Internationalization in UI toolkits
I have some experience with many different UI toolkits. The most with Swing, QtJambi, GWT, and some with SWT and Echo2. Some of them providing you with their own i18n techniques. Let's take a closer look...
Swing is the most comfortable tookit because it gives you full Java API, with source code, possibility to dive deep into it's internals and no external libraries or dependencies. And it gives you standard Java i18n engine: ResourceBundle. It's simple, powerful and effective. And it's customizable (if you know Java of course).
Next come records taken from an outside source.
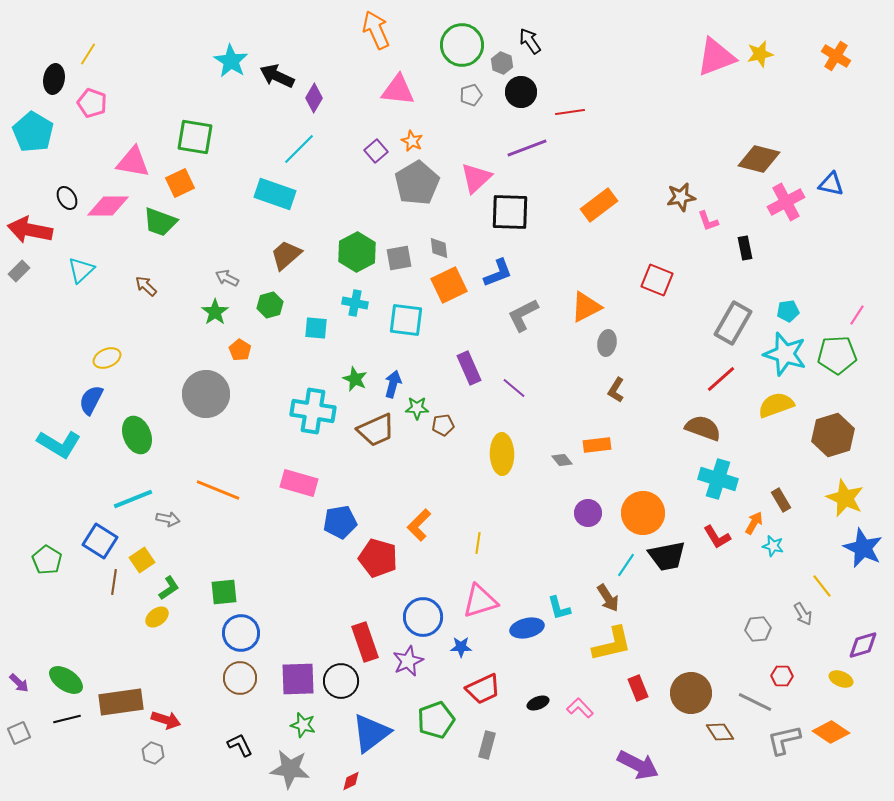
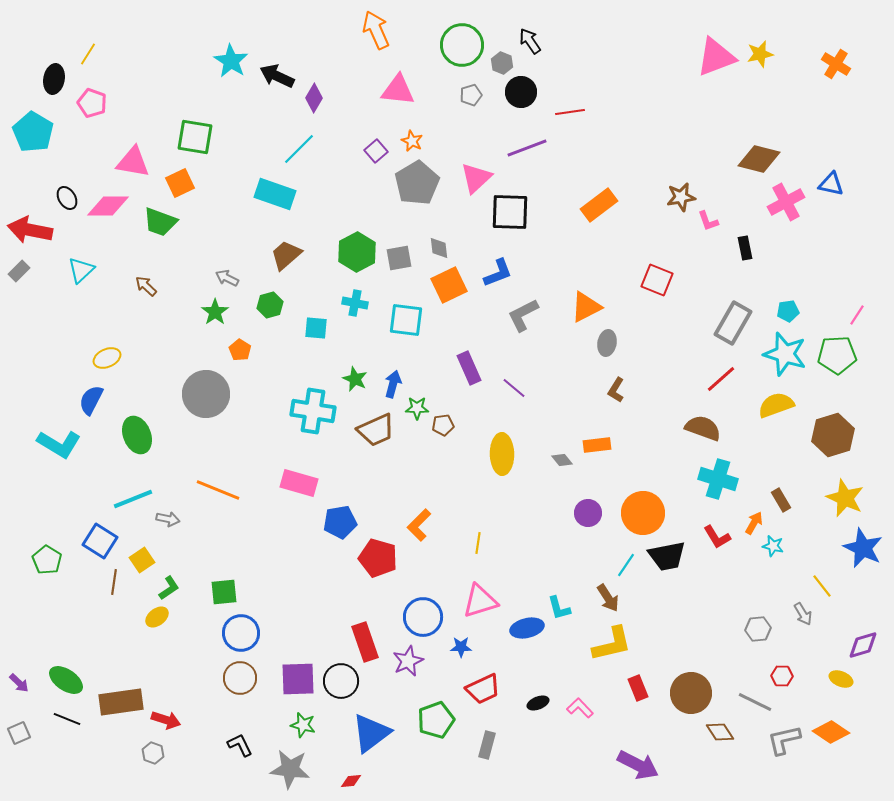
orange cross at (836, 56): moved 8 px down
black line at (67, 719): rotated 36 degrees clockwise
red diamond at (351, 781): rotated 20 degrees clockwise
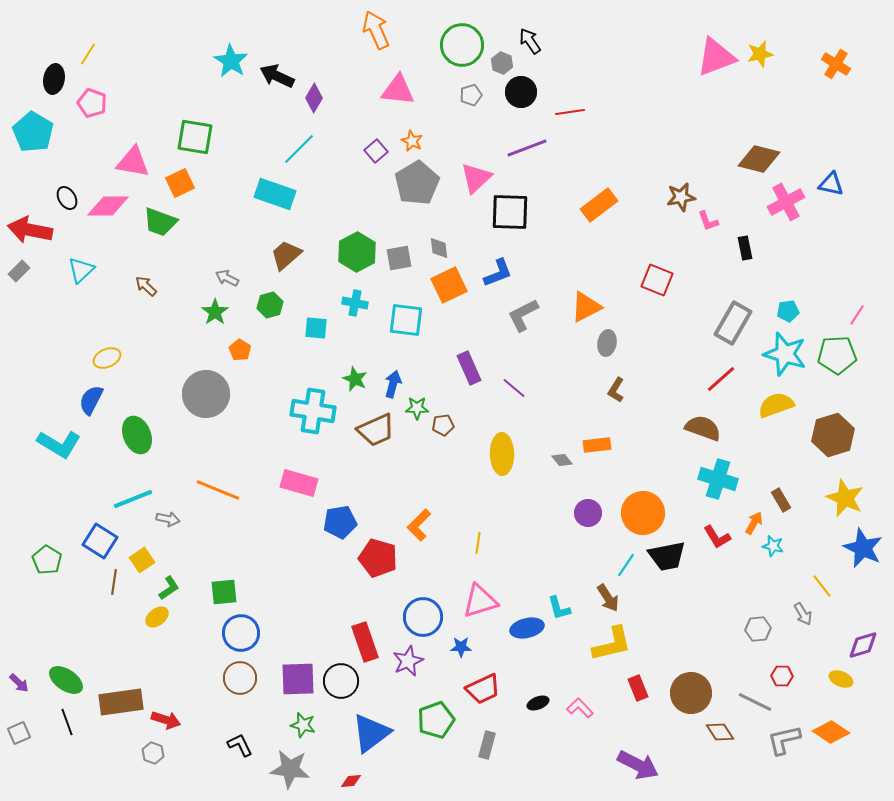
black line at (67, 719): moved 3 px down; rotated 48 degrees clockwise
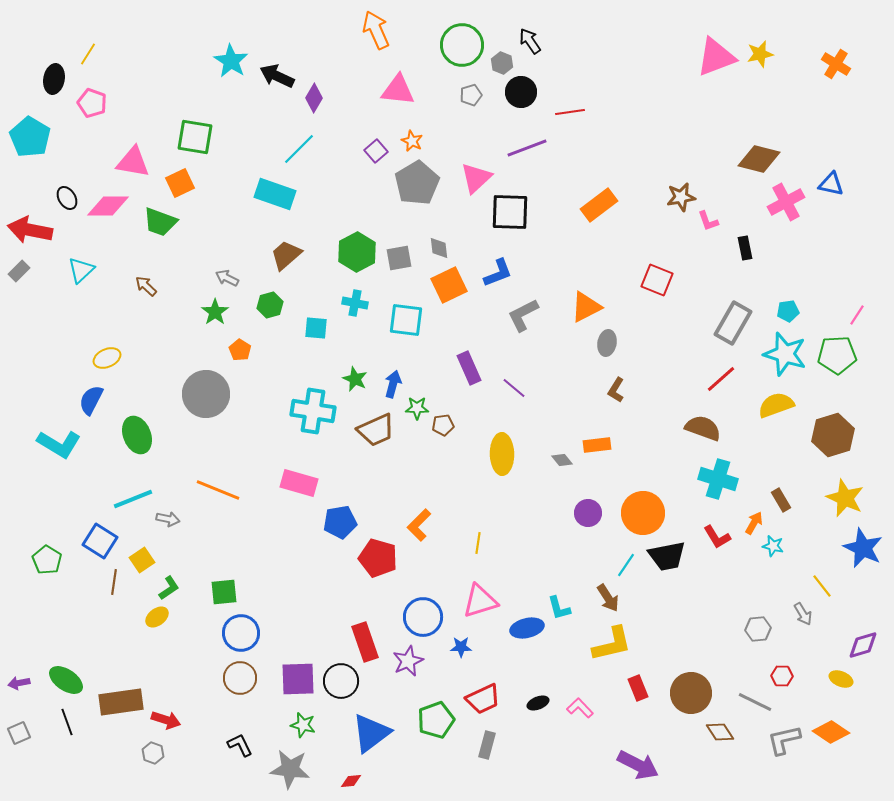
cyan pentagon at (33, 132): moved 3 px left, 5 px down
purple arrow at (19, 683): rotated 125 degrees clockwise
red trapezoid at (483, 689): moved 10 px down
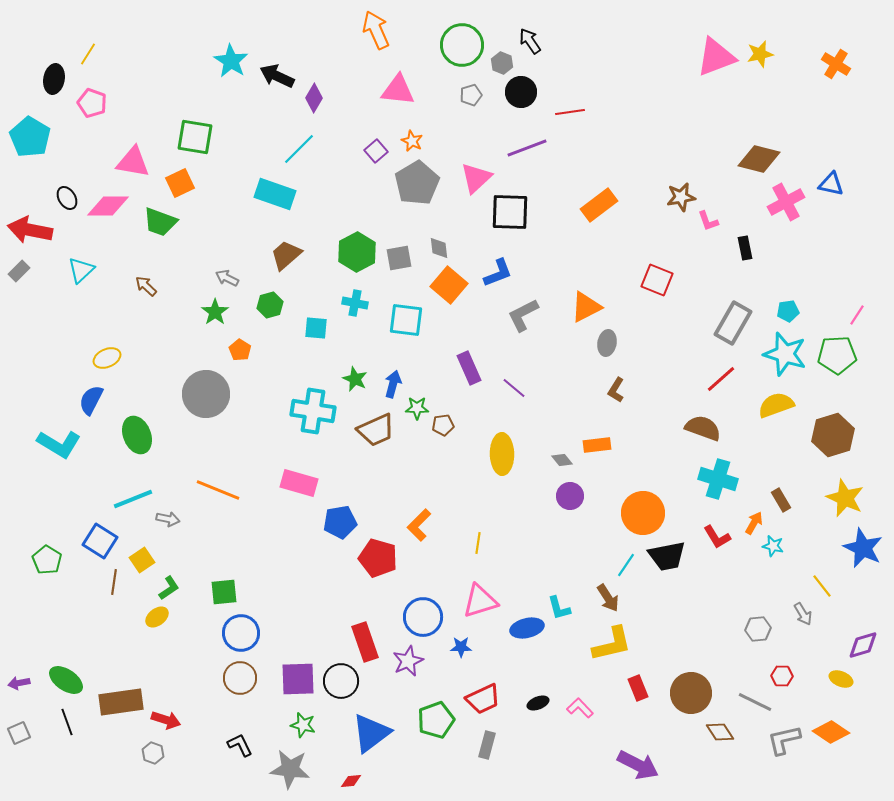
orange square at (449, 285): rotated 24 degrees counterclockwise
purple circle at (588, 513): moved 18 px left, 17 px up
Qt Jambi gives you Qt's native internationalization engine. It works in other manner than ResourceBundles. API is clean and simple, every Qt widget have method tr(String) where you can specify default value, but not the key as ResourceBundle suggested. From one point of view it's good because you're hardcoding default values, and you will be sure that on any system it will at least show default version. From the other side - those messages can take a lot of space in your source files, plus they are actually keys in internationalization files, similar to properties files. Having keys like this is not very good, because modifying single char you have to modify all resource bundles, while in ResourceBundle you can leave code "as is", modifying only value but not key.
GWT is totally different. It's using properties files too, but you have to extend Constants interface, and add all your keys as String methods to interface. As for me GWT is the total winner, because you have properties files with key-value pairs and IDE support, and you have compile-time safety because you're getting those strings from Java class. In ResourceBundle you're operating mostly with Strings, and simple typo can waste lots of your time, while using GWT approach you must ensure your keys only once, then you're totally saved from any kinds of typos using Java methods to get your internationalized messages.